I have to say that at first I thought I didn't have the time and then I realized I didn't have a choice. If I was going to be a good mom, a loving partner, a happy friend and I knowledgeable compassionate financial advisor and coach, it all had to start with me. If I am empty and depleted, how can I possibly give to all these people in my life - especially the two little beings I brought into this world who fundamentally rely on me?
The great thing about where I am now, Oranj, is that they have childcare. The other great part is that they have teachers like Laura Martini, Shauna Nyrose and Tamara Logan. Compassionate women who understand that at the root of all happiness and contentment lies a responsibility to nourish thy self. I know each place you go will have it's pros and cons, but I just needed to take a moment to honour the wonderful people who have facilitated this journey for me - especially Danny who has been extremely supportive of my yoga practice.

The hour I get on my mat is so full of introspection, reflection, love, compassion and observation that I feel like I have been to the best counseling session of my life (and believe me I have seen a few counselors in my short time on this earth). Sometimes what I will get from my practice is not immediate. Some classes I am off balance and I can feel my mental instability waver through my body, causing me to fall over repeatedly. I know in those moments I need to get slower, more compassionate and listen to what my body is trying to tell me that perhaps my brain or heart can only convey to through my movements.

I feel an overall greater sense of compassion towards myself and therefore others.

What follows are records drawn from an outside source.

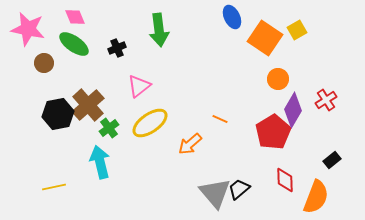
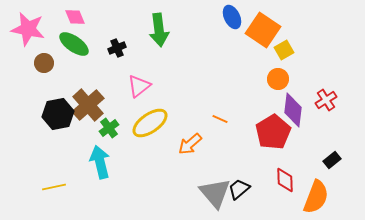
yellow square: moved 13 px left, 20 px down
orange square: moved 2 px left, 8 px up
purple diamond: rotated 24 degrees counterclockwise
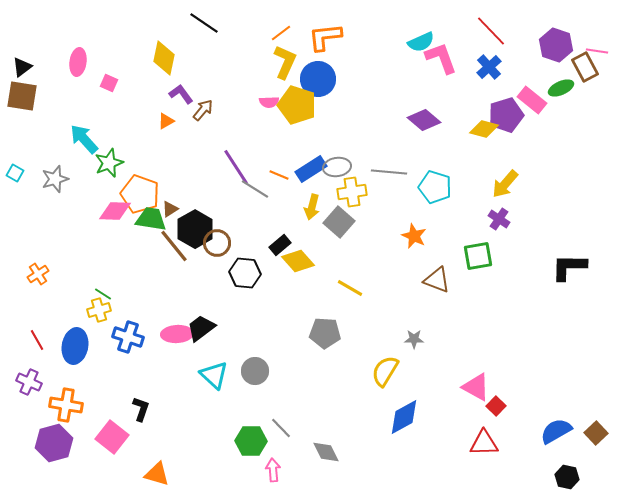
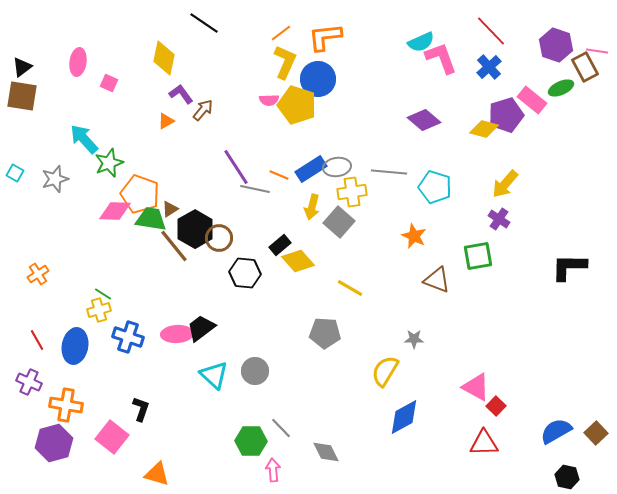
pink semicircle at (269, 102): moved 2 px up
gray line at (255, 189): rotated 20 degrees counterclockwise
brown circle at (217, 243): moved 2 px right, 5 px up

I never knew how much tension I was holding in my body - past and present. I feel self-judgement snaking itself into my being and turning up, rearing it's ugly 10 heads, as tension. Tension for me was the inability to relax and be at ease with myself (essentially accept myself) showing me that my constant desire to be better, or more like that woman over there, was ever nipping at my heals. When I would go through something I wouldn't take the time to process it, I would just store it as tension in my body, creating so much pain, discomfort and inflexibility. Ahhh, inflexibility - this is a key word for me and it shows up in so many ways in my life ie. being angry or disagreeing with other's ways of doing things, not wanting to compromise or "give in". The grand desire to BE RIGHT...
Yoga holds up the mirror of my life so that I may see in my minds eye what I need to do to heal. Nourishing myself allows me to become more flexible, and let me tell you, in every sense of the word flexibility is a beautiful thing. It allows you to push past so many limitations that you thought were true, to suddenly realize it was some bullshit lie you kept telling yourself.

When I am feeling a breakdown coming on, and yes they still do happen, I can understand with clarity why and what lead me to where I am and I am much quicker to react towards what I need to do in order to go through the process of allowing, surrendering and releasing. Most of the time I have starved myself in some way shape or form. I use to look outward for who and what could have done this to me. That is resentment in it's finest form and it'll kill you just like poison.
I go to yoga because I love myself enough to be the woman I was meant to be. A strong, positive and compassionate source for myself and others.
I am always down for a yoga date, especially because Oranj is a safe loving environment for my kiddies and they love to go there. So hit me up ladies!

Thank you to everyone who has helped open my eyes and heart to all that yoga has to offer. I am infinitely grateful.
P.S. Kelli Prieur, if you read this I have made a commitment to myself (and Angela Deighan) to come to one of your retreats!